THE PROBLEM = Copy every record word for word. Pictures are not part of the copy.

RECORDS TO USE =
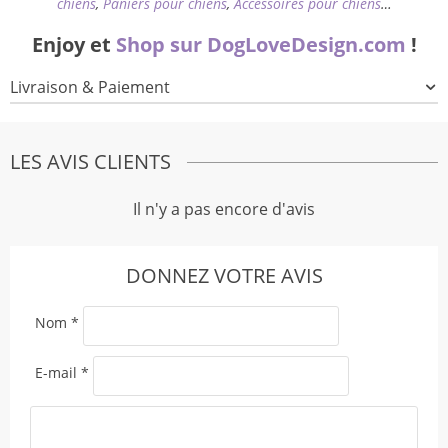
chiens
,
Paniers pour chiens
,
Accessoires pour chiens
…
Enjoy et
Shop sur DogLoveDesign.com
!
Livraison & Paiement
LES AVIS CLIENTS
Il n'y a pas encore d'avis
DONNEZ VOTRE AVIS
Nom
*
E-mail
*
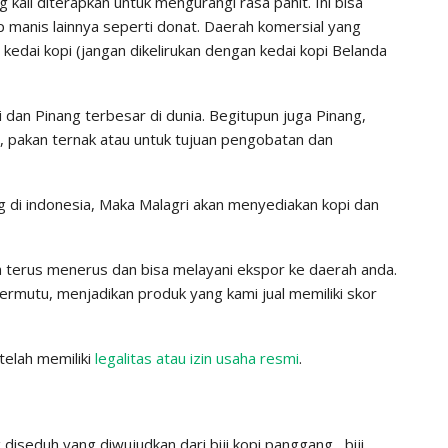
 kali diterapkan untuk mengurangi rasa pahit. Ini bisa
 manis lainnya seperti donat. Daerah komersial yang
edai kopi (jangan dikelirukan dengan kedai kopi Belanda
 dan Pinang terbesar di dunia. Begitupun juga Pinang,
, pakan ternak atau untuk tujuan pengobatan dan
g di indonesia, Maka Malagri akan menyediakan kopi dan
a terus menerus dan bisa melayani ekspor ke daerah anda.
mutu, menjadikan produk yang kami jual memiliki skor
elah memiliki
legalitas atau izin usaha resmi
.
iseduh yang diwujudkan dari biji kopi panggang , biji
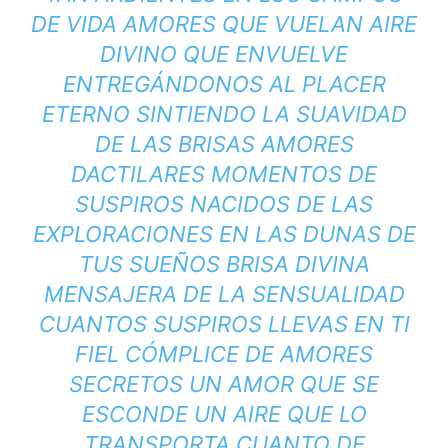
DE VIDA AMORES QUE VUELAN AIRE
DIVINO QUE ENVUELVE
ENTREGÁNDONOS AL PLACER
ETERNO SINTIENDO LA SUAVIDAD
DE LAS BRISAS AMORES
DACTILARES MOMENTOS DE
SUSPIROS NACIDOS DE LAS
EXPLORACIONES EN LAS DUNAS DE
TUS SUEÑOS BRISA DIVINA
MENSAJERA DE LA SENSUALIDAD
CUANTOS SUSPIROS LLEVAS EN TI
FIEL CÓMPLICE DE AMORES
SECRETOS UN AMOR QUE SE
ESCONDE UN AIRE QUE LO
TRANSPORTA CUANTO DE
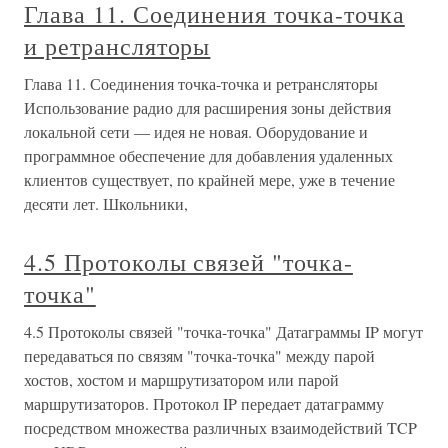
Глава 11. Соединения точка-точка
и ретрансляторы
Глава 11. Соединения точка-точка и ретрансляторы
Использование радио для расширения зоны действия
локальной сети — идея не новая. Оборудование и
программное обеспечение для добавления удаленных
клиентов существует, по крайней мере, уже в течение
десяти лет. Школьники,
4.5 Протоколы связей "точка-
точка"
4.5 Протоколы связей "точка-точка" Датаграммы IP могут
передаваться по связям "точка-точка" между парой
хостов, хостом и маршрутизатором или парой
маршрутизаторов. Протокол IP передает датаграмму
посредством множества различных взаимодействий TCP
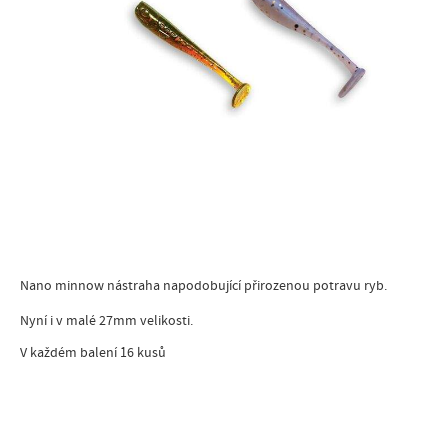
Nano minnow nástraha napodobující přirozenou potravu ryb.
Nyní i v malé 27mm velikosti.
V každém balení 16 kusů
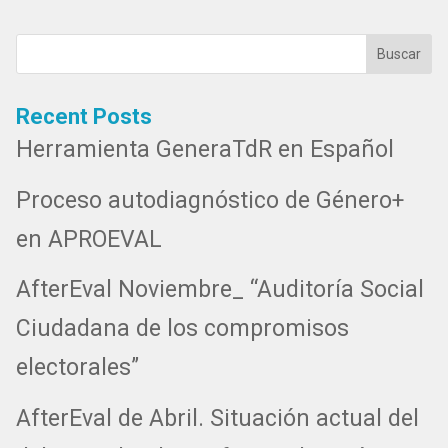
Buscar
Recent Posts
Herramienta GeneraTdR en Español
Proceso autodiagnóstico de Género+
en APROEVAL
AfterEval Noviembre_ “Auditoría Social
Ciudadana de los compromisos
electorales”
AfterEval de Abril. Situación actual del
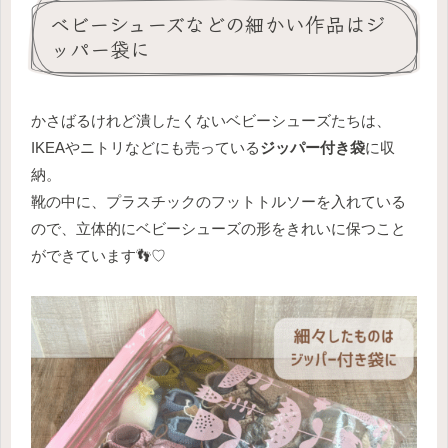
ベビーシューズなどの細かい作品はジ
ッパー袋に
かさばるけれど潰したくないベビーシューズたちは、
IKEAやニトリなどにも売っている
ジッパー付き袋
に収
納。
靴の中に、プラスチックのフットトルソーを入れている
ので、立体的にベビーシューズの形をきれいに保つこと
ができています👣♡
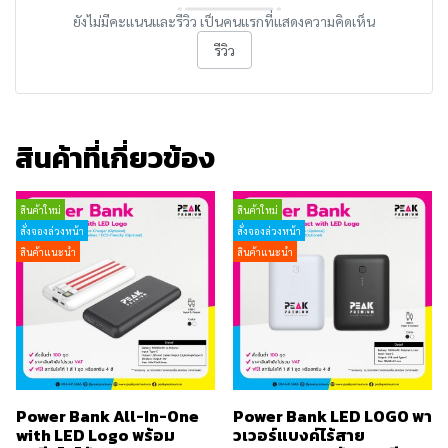
ยังไม่มีคะแนนและรีวิว เป็นคนแรกที่แสดงความคิดเห็น
รีวิว
สินค้าที่เกี่ยวข้อง
สินค้าใหม่
สินค้าใหม่
สั่งจองล่วงหน้า
สั่งจองล่วงหน้า
สินค้าแนะนำ
สินค้าแนะนำ
Power Bank All-In-One
Power Bank LED LOGO พา
with LED Logo พร้อม
วเวอร์แบงค์ไร้สาย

SOLVED EXERCISE =
chiens
,
Paniers pour chiens
,
Accessoires pour chiens
…
Enjoy et
Shop sur DogLoveDesign.com
!
Livraison & Paiement
LES AVIS CLIENTS
Il n'y a pas encore d'avis
DONNEZ VOTRE AVIS
Nom
*
E-mail
*
 kali diterapkan untuk mengurangi rasa pahit. Ini bisa
 manis lainnya seperti donat. Daerah komersial yang
edai kopi (jangan dikelirukan dengan kedai kopi Belanda
 dan Pinang terbesar di dunia. Begitupun juga Pinang,
, pakan ternak atau untuk tujuan pengobatan dan
g di indonesia, Maka Malagri akan menyediakan kopi dan
a terus menerus dan bisa melayani ekspor ke daerah anda.
mutu, menjadikan produk yang kami jual memiliki skor
elah memiliki
legalitas atau izin usaha resmi
.
iseduh yang diwujudkan dari biji kopi panggang , biji
DE VIDA AMORES QUE VUELAN AIRE
DIVINO QUE ENVUELVE
ENTREGÁNDONOS AL PLACER
ETERNO SINTIENDO LA SUAVIDAD
DE LAS BRISAS AMORES
DACTILARES MOMENTOS DE
SUSPIROS NACIDOS DE LAS
EXPLORACIONES EN LAS DUNAS DE
TUS SUEÑOS BRISA DIVINA
MENSAJERA DE LA SENSUALIDAD
CUANTOS SUSPIROS LLEVAS EN TI
FIEL CÓMPLICE DE AMORES
SECRETOS UN AMOR QUE SE
ESCONDE UN AIRE QUE LO
TRANSPORTA CUANTO DE
Глава 11. Соединения точка-точка
и ретрансляторы
Глава 11. Соединения точка-точка и ретрансляторы
Использование радио для расширения зоны действия
локальной сети — идея не новая. Оборудование и
программное обеспечение для добавления удаленных
клиентов существует, по крайней мере, уже в течение
десяти лет. Школьники,
4.5 Протоколы связей "точка-
точка"
4.5 Протоколы связей "точка-точка" Датаграммы IP могут
передаваться по связям "точка-точка" между парой
хостов, хостом и маршрутизатором или парой
маршрутизаторов. Протокол IP передает датаграмму
посредством множества различных взаимодействий TCP
Nano minnow nástraha napodobující přirozenou potravu ryb.
Nyní i v malé 27mm velikosti.
V každém balení 16 kusů
Buscar
Recent Posts
Herramienta GeneraTdR en Español
Proceso autodiagnóstico de Género+
en APROEVAL
AfterEval Noviembre_ “Auditoría Social
Ciudadana de los compromisos
electorales”
AfterEval de Abril. Situación actual del
ベビーシューズなどの細かい作品はジ
ッパー袋に
かさばるけれど潰したくないベビーシューズたちは、
IKEAやニトリなどにも売っている
ジッパー付き袋
に収
納。
靴の中に、プラスチックのフットトルソーを入れている
ので、立体的にベビーシューズの形をきれいに保つこと
ができています👣♡
ยังไม่มีคะแนนและรีวิว เป็นคนแรกที่แสดงความคิดเห็น
รีวิว
สินค้าที่เกี่ยวข้อง
สินค้าใหม่
สินค้าใหม่
สั่งจองล่วงหน้า
สั่งจองล่วงหน้า
สินค้าแนะนำ
สินค้าแนะนำ
Power Bank All-In-One
Power Bank LED LOGO พา
with LED Logo พร้อม
วเวอร์แบงค์ไร้สาย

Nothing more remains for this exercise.